Son 100 yılda milletimizin kazandığı en önemli husus vardır diyen Çiçek, “Bunlardan bir tanesi bağımsızlığımız bunun kolay olmadığını bilmiyoruz. Başka ülkelerin topraklarını kazarsınız altından petrol çıkar, gaz çıkar, kömür çıkar, demir çıkar. Ama bu toprağı 2 metre kazın altından şehit kemiği çıkar. Bunun farkında olalım burası sıradan bir coğrafya değil burası sıradan bir vatan değil üstünde yaşıyoruz ama altındakilerin yeterince farkında olamıyoruz. Onun için bilmeliyiz ki 1’inci kazanımız bu ülkenin bağımsızlığıdır. Gözümüz kadar ona hassasiyet göstermeliyiz. 2’incisi bakınız dualarımızda vardır. Allah devletimize ve milletimize zeval vermesin deriz. 2’inci kazanımız Cumhuriyet ve Türkiye Cumhuriyeti devletidir. Her ne sebeple olursa olsun devleti yıkmaya devleti yıpratmaya, devleti çökertmeye devleti ayrıştırmaya çalışan her türlü düşünce her türlü fesat hareketi karşısında siyasi kanaatimiz düşüncemiz, inancımız, mesleğimiz, meşrebimiz ne olursa olsun tek yumruk olmalıyız, tek bilek tek yürek olmalıyız. 3’üncü kazanımız demokrasidir. Bakınız demokrasinin öyle kolayda kazanılmadığını bilmemiz lazım. Bu üç kazanımı baba mirası yer gibi tüketemeyiz. Üzerine yenilerini koymamız lazım. Yeni ilaveler getirmemiz lazım. Gelecek nesillere daha güçlü bir Türkiye, daha güçlü bir Cumhuriyet, daha çağdaş bir demokrasiyi taşımamız lazım. Bunun da yolu birliğimizden ve beraberliğimizden geçiyor. Maalesef bu konu her zaman sık sık vurguladığımız konudur. Belli endişeleri taşıdığımız için bakınız bir şeyi kaybetmeden onun kıymetini bilemiyoruz. Bu toprakta bu topraklar üzerinde kim nifak tohumu ekmek istiyorlarsa kim farklılıklarımızı husumete didişmeye itişmeye kakışmaya birbirimizin gırtlağına sarılmaya vesile yapmak istiyorsa bunların karşısında ülkemizi seviyorsak vatanımızı seviyorsak ve bir arada yaşamanın gereğine lüzumuna inanıyorsak bir ve beraber olmalıyız. Onun için 4 Eylül günü belki birlik ve beraberlik noktasında tarihimizin üzerine yüklediği sorumluluğu hatırlama günüdür” ifadelerini kullandı.

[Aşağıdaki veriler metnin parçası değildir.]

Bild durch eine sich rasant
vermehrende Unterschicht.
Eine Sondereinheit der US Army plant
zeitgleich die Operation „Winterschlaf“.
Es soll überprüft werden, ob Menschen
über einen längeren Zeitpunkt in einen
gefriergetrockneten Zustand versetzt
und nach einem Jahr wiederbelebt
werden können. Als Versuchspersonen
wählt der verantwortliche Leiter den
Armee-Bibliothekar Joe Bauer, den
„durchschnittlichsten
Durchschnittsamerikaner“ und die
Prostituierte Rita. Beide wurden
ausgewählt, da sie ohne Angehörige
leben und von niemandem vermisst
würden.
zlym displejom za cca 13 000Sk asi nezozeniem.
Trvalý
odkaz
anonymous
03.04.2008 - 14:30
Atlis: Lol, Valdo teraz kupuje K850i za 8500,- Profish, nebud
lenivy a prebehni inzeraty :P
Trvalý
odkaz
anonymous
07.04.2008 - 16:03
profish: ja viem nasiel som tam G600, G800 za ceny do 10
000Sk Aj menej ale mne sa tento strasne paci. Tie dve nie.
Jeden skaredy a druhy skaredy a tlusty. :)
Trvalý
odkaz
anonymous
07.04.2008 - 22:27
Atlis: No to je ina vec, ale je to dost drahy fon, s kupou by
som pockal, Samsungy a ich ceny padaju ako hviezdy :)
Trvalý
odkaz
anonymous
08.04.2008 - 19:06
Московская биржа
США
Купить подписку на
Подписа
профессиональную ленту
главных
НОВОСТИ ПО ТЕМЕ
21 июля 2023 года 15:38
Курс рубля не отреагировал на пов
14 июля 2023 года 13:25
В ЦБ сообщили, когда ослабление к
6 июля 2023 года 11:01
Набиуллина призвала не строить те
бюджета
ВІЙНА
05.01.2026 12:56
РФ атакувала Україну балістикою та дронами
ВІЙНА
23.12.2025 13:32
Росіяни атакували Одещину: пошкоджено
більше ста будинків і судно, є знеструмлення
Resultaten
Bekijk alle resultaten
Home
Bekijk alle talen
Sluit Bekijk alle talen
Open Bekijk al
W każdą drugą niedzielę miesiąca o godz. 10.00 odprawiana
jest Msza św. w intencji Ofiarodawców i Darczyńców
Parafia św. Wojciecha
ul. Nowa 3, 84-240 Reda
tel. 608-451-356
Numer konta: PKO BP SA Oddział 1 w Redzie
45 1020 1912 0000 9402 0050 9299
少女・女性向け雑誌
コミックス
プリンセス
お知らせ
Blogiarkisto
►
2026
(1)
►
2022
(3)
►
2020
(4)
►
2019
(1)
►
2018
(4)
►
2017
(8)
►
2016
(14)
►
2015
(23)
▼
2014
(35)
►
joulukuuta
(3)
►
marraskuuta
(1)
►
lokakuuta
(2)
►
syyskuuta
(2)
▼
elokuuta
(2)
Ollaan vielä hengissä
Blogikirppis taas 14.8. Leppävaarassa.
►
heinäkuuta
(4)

“TARİHİNİ BİLMEYEN BİR TOPLUM DA HAFIZASINI KAYBEDER”
Milli Savunma Bakanı İsmet Yılmaz ise, “1. Dünya Savaşı cepheden cepheye, dağlardan dağlara savrulan milletten savaşın sonunda elde kalan son vatan parçasını korumak için bir araya geldiği yerlerden biridir Sivas Kongresi umutların tükendiği günlerde umutsuz olmanın bu millete yakışmayacağını milletin desteğini alanın başarıya ulaşacağının yedi düvele haykırdığı yerdir Sivas Kongresi” dedi.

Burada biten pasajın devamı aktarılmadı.